Ryan Craig’s new play opens underneath Waterloo Station

The cast of Games for Lovers
The cast of Games for Lovers
© Geraint Lewis

Logan and Martha, long term schoolfriends turned post-schoolfriends, have a will-they / won't-they / not-the-right-time-y sort of non relationship. Logan and Jenny, on the other hand, are getting serious – they're moving into a London pad together. But Jenny might be having an affair, and Logan might really be into Martha. Meanwhile, Martha has a new flatmate – Logan's friend and a self confessed and almost insufferably overconfident high flying player Darren. Meticulously, within the first ten minutes of Ryan Craig's new play, the pieces are in place for an energetic comedy romp.

The cast bounds across Simon Scullion's traverse stage, which looks like a more intimate version of the 50:50 set like infantile players skipping around some energetic gameshow. It all starts blithely, with some funky musical interludes (sound by Ben and Max Ringham), snappy scenes and choreographed fun. It's a shame, then, that this initial momentum never really carries through.

Games for Lovers has a good stab at dissecting heterosexual relationships, but it's all rather thin and Craig sacrifices decent characterisation and deconstruction for the sake of a few gags. He relies too heavily on the titular 'games' – characters playing card games, banter-ful wordplay games and alcohol-fuelled party games – to drive the action, rather than letting the scenes and dialogue flow naturally.
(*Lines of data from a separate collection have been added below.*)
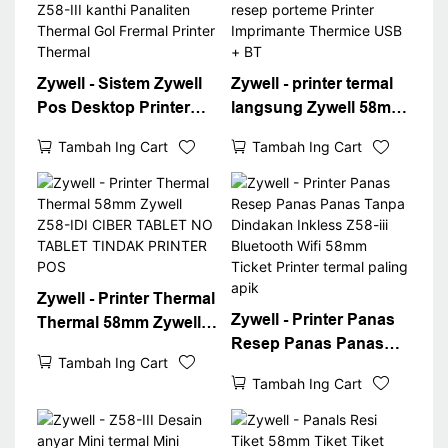
Zywell - Sistem Zywell
Zywell - printer termal
Pos Desktop Printer
langsung Zywell 58mm
Thermal Thermal 58mm
USB Bluetooth
Tambah Ing Cart
Tambah Ing Cart
Z58-III kanthi Panaliten
portebel resep porteme
Thermal Gol Frermal
Printer Imprimante
Printer Thermal
Thermice USB + BT
Zywell - Printer Thermal
Zywell - Printer Panas
Thermal 58mm Zywell
Resep Panas Panas
Z58-IDI CIBER TABLET
Tambah Ing Cart
Tanpa Dindakan
NO TABLET TINDAK
Tambah Ing Cart
Inkless Z58-iii
PRINTER POS
Bluetooth Wifi 58mm
Ticket Printer termal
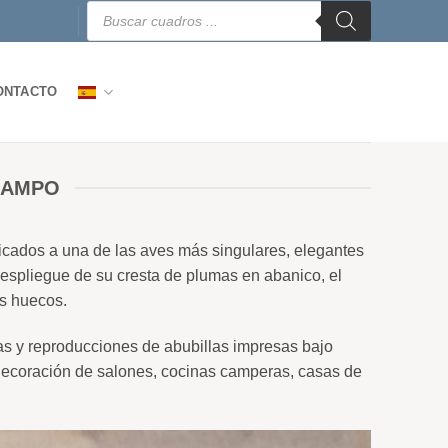
Búsqueda
de
productos
ONTACTO
CAMPO
edicados a una de las aves más singulares, elegantes
despliegue de su cresta de plumas en abanico, el
os huecos.
ías y reproducciones de abubillas impresas bajo
a decoración de salones, cocinas camperas, casas de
There are flashes of hilarity – Logan's jerky monologue about Calvinism while being given oral sex is particularly funny. But the laughs dry up and it's left to a well acquitted cast (Billy Postlethwaite has oodles of fun turning Darren into more than just a hammy caricature) to see through an overly long two-hour runtime. A punchier one-act four-way romantic quadrangle would have landed much more effectively.

The show's programme charts the history of romance from the 1700s to the present day, describing a 21st century world full of apps, swipes, filters and awkward glances. But Craig's play feels firmly stuck in the late 90s – there are only passing references to oddball Tinder dates, played for laughs rather than anything meatier. This is a trope-heavy piece about casual drinks, falling for housemates and crushes on co-workers. Like an ode to every Richard Curtis script without the same endearing charm.

There definitely is a need for a play examining the nature of modern love, where cyber communication can make people feel both closer to others and lonelier than ever. But Games for Lovers isn't that show. With a half hearted final scene that feels seemingly inspired by a Love Island episode, it's all just a bit basic.